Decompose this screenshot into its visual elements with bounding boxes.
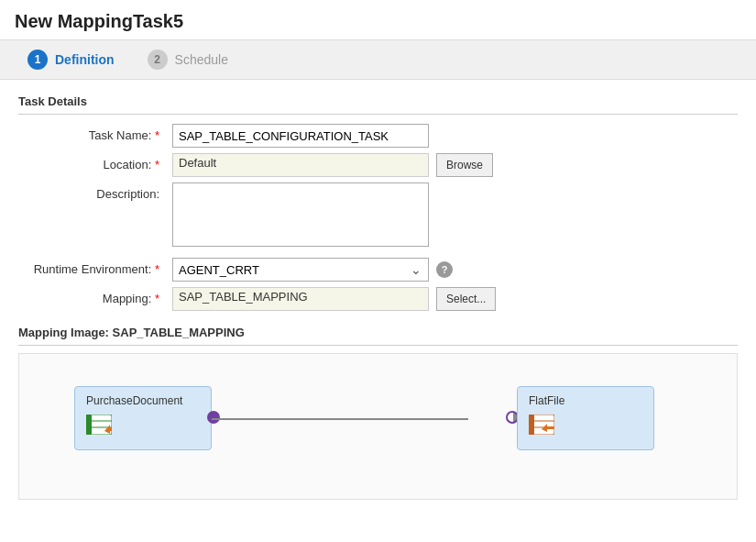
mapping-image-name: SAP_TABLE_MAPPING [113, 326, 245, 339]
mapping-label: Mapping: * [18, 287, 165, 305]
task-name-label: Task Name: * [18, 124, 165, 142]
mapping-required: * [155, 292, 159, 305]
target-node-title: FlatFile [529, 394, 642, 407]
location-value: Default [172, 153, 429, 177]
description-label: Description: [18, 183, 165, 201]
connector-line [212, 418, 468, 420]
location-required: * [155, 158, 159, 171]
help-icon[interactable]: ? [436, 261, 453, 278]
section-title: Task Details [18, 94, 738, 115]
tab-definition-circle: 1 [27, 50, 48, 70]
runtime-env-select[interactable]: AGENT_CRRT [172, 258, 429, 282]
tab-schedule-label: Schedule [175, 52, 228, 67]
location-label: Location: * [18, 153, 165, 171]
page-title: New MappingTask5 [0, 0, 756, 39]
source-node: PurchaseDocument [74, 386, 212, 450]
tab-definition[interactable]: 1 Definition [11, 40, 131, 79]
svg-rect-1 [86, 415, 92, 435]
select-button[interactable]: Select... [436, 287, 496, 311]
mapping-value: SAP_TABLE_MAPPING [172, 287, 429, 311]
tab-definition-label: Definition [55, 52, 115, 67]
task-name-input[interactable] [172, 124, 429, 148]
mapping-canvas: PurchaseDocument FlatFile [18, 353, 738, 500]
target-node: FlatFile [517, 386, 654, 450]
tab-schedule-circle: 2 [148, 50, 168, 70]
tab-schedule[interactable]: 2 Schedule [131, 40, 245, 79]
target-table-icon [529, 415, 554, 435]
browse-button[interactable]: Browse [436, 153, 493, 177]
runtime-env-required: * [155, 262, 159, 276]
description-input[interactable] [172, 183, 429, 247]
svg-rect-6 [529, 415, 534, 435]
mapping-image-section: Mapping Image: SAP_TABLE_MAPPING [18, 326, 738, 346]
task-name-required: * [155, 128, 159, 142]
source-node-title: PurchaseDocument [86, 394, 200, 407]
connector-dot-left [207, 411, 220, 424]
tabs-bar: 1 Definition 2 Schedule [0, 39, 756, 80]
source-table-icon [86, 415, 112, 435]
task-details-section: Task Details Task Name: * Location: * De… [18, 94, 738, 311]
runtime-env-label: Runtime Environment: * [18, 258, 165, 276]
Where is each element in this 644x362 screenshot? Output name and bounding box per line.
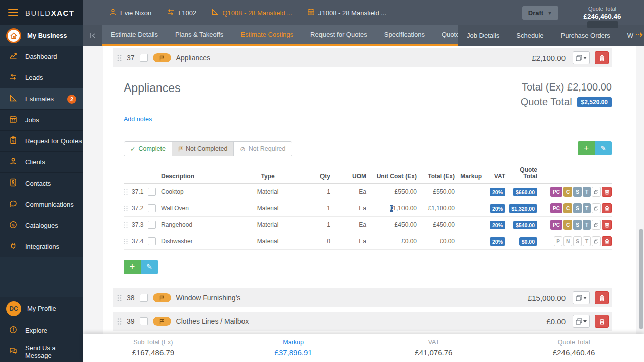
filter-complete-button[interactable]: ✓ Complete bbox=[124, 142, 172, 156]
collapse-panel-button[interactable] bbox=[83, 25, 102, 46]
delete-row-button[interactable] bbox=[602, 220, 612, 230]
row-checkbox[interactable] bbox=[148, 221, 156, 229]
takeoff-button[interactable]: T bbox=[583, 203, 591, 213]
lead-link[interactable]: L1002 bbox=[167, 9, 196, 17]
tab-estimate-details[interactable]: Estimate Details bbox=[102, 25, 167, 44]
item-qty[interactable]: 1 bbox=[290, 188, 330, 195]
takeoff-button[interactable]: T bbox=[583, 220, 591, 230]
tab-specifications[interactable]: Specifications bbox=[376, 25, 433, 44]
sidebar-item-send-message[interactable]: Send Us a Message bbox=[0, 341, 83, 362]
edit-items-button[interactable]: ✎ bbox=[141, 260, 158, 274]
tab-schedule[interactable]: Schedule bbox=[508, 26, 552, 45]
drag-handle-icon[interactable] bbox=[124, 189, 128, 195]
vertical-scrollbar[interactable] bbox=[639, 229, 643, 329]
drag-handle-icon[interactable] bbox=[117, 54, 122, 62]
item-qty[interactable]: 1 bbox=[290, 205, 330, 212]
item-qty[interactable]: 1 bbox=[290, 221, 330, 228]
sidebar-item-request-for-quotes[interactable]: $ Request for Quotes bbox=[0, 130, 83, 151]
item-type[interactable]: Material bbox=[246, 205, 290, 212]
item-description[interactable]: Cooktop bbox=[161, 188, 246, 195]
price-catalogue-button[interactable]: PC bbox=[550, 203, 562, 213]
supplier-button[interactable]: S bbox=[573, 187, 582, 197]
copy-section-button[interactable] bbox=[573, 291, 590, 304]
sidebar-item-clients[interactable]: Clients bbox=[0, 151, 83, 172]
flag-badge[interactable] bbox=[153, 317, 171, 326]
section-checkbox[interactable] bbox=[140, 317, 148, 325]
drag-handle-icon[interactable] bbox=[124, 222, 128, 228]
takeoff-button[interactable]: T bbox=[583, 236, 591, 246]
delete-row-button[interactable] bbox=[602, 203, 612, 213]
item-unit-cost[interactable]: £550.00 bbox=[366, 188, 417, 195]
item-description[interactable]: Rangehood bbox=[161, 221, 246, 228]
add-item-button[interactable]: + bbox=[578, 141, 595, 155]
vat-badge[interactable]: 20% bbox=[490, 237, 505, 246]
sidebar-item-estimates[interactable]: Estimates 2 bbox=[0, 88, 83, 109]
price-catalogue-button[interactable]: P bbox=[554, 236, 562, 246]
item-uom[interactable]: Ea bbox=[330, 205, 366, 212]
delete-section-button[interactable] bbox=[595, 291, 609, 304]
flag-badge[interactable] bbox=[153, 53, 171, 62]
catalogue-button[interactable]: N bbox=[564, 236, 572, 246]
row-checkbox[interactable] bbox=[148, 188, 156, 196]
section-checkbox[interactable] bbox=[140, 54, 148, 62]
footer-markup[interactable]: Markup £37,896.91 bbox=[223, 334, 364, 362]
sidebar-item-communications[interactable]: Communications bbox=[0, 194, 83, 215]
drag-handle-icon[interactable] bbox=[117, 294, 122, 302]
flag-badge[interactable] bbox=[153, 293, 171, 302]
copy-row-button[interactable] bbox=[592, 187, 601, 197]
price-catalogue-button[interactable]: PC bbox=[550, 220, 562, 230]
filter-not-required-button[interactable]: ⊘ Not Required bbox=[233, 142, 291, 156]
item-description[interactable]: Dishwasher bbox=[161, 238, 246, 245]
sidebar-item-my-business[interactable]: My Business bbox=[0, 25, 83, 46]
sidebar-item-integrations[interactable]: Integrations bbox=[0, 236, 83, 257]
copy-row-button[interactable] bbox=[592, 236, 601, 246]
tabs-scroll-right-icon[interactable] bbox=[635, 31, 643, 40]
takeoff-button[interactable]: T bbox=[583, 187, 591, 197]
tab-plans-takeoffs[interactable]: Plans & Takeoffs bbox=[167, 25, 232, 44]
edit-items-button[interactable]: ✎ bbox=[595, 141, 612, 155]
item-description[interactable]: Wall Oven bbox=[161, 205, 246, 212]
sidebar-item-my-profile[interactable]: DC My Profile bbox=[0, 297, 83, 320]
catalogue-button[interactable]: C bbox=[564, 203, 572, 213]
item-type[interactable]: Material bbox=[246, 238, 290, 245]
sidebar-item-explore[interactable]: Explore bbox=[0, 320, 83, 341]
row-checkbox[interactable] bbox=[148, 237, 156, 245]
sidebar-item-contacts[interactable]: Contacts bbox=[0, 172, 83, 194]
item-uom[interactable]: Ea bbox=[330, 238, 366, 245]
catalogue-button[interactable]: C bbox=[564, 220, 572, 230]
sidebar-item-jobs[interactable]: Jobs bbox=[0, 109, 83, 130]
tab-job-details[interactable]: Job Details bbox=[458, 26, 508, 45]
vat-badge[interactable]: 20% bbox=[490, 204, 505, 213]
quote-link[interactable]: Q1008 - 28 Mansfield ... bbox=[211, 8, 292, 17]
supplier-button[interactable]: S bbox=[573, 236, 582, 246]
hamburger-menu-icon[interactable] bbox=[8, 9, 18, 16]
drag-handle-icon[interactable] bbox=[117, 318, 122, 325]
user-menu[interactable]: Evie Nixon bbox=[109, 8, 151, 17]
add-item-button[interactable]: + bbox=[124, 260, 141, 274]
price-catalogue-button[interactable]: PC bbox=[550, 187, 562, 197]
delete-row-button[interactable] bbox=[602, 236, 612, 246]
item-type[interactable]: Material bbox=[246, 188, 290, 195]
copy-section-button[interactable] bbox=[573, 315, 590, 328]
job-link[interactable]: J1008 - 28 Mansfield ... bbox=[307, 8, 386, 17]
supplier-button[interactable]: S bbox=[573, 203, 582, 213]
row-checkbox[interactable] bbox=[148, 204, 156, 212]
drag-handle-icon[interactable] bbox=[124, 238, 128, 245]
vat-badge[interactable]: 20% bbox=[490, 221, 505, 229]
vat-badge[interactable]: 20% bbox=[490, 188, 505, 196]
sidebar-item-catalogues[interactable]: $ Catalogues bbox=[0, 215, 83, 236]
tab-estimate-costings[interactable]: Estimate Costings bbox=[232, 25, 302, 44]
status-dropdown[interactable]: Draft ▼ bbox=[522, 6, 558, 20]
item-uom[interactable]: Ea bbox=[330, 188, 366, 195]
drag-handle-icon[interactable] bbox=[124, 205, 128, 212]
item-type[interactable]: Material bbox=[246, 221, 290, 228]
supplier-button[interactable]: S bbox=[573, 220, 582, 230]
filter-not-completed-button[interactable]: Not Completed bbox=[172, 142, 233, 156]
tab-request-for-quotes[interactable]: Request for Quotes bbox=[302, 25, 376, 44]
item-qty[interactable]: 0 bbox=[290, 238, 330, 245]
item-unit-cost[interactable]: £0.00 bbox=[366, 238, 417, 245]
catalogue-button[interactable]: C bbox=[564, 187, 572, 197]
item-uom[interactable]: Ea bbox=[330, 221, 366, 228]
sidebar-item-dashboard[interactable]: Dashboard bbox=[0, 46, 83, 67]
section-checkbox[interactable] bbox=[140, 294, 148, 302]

--- --- ---

* Work request *
For the word "edit", return every line of the records that holds it.

* Response below *
edit-items-button[interactable]: ✎ bbox=[141, 260, 158, 274]
edit-items-button[interactable]: ✎ bbox=[595, 141, 612, 155]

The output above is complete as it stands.